Tsunamis are a series of waves generated by a large displacement of water. Earthquakes, volcanic eruptions, or mass movements that occur within or near a body of water have the potential to trigger tsunami activity.  Offshore, a tsunami’s amplitude is generally small (a few metres) in relation to its wavelength, which can be on the order of 10s - 100s of kilometers (Yeh et al., 1994).   Unlike wind-generated waves, the kinetic energy of a tsunami is evenly distributed throughout its depth (Yeh et al., 1994).  This kinetic energy is converted to potential energy as a tsunami approaches the shore, thereby allowing the amplitude of the wave to increase.  Due to the massive amount of energy they contained, tsunamis can be devastating to coastal communities, particularly those at low elevations.
     Metro Vancouver is a coastal community that lies near the northern segment of the Cascadian subduction zone.  A sudden release of energy from the subducting Juan de Fuca Plate, or other plates within the Pacific Ocean, has the potential to generate a seismic tsunami that could inundate Metro Vancouver.  Due to the orientation of Vancouver Island and northwestern Washington, Metro Vancouver is protected from experiencing a direct tsunami wave.  The energy expended by travelling around Vancouver Island may decrease the amplitude and thus the risk of tsunami activity.  For example, sedimentological records show that 10+ metre high tsunamis that have hit Vancouver Island dissipated to 2 metre high waves or less once they hit the Metro Vancouver area (Clauge et al., 2006). 
    Evidence does exist however that tsunamis are capable of inundating sheltered coastal areas without significantly losing their energy (Yeh et al., 1994).  Furthermore, communities surrounding straits or inlets may be at greater tsunami risk that coastal communities due to the phenomenon of wave amplification due to resonance (Yeh et al, 1994).  Port Alberni, for example, was severely devastated by the tsunami generated by the Good Friday Alaskan earthquake of 1964.  Despite being located at the head of Alberni Inlet, 64 kilometers from the coast, Port Alberni experienced a tsunami wave three times the magnitude of that which hit the coastal town of Tofino, B.C. (Barua et al., 2006).   
    Experimental modeling demonstrated that a magnitude 9.0 Cascadian earthquake has the potential to produce a tsunami 16 metres high upon hitting Vancouver Island (Cherniawsky et al., 2007).  Taking into account the dissipation of energy a tsunami experiences travelling through the Straight of Georgia (Clauge et al, 2006) as well as the potential for wave amplification due to resonance experienced in confined channels (Yeh, 1994) we decided that a 10 metre high tsunami would be a ‘worst case scenario’ event to hit Metro Vancouver. 

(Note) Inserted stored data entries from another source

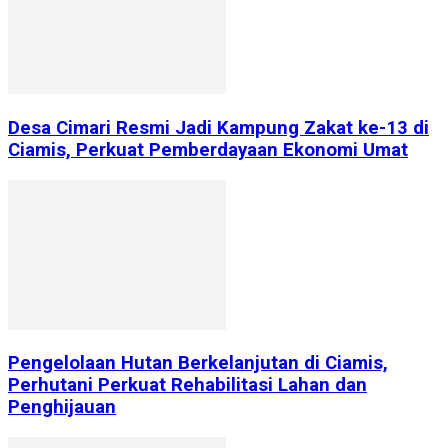
Desa Cimari Resmi Jadi Kampung Zakat ke-13 di
Ciamis, Perkuat Pemberdayaan Ekonomi Umat
Pengelolaan Hutan Berkelanjutan di Ciamis,
Perhutani Perkuat Rehabilitasi Lahan dan
Penghijauan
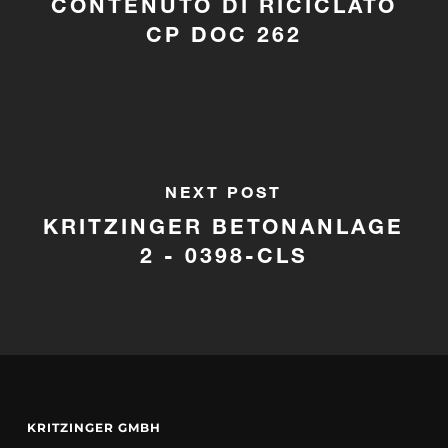
CONTENUTO DI RICICLATO
CP DOC 262
NEXT POST
KRITZINGER BETONANLAGE
2 - 0398-CLS
KRITZINGER GMBH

    The aim of this project is to identify the area at risk of tsunami inundation in Metro Vancouver.  In particular we will explore the region at risk of inundation generated by a 10 metre high tsunami.  Furthermore, we intend to quantify the population of Metro Vancouver that resides within the tsunami inundation area. Both elevation data as well as the distance the location is from the coast will be used to calculate the inundation area.  This is method will allow for energy loss to surface friction as the tsunami moves on land.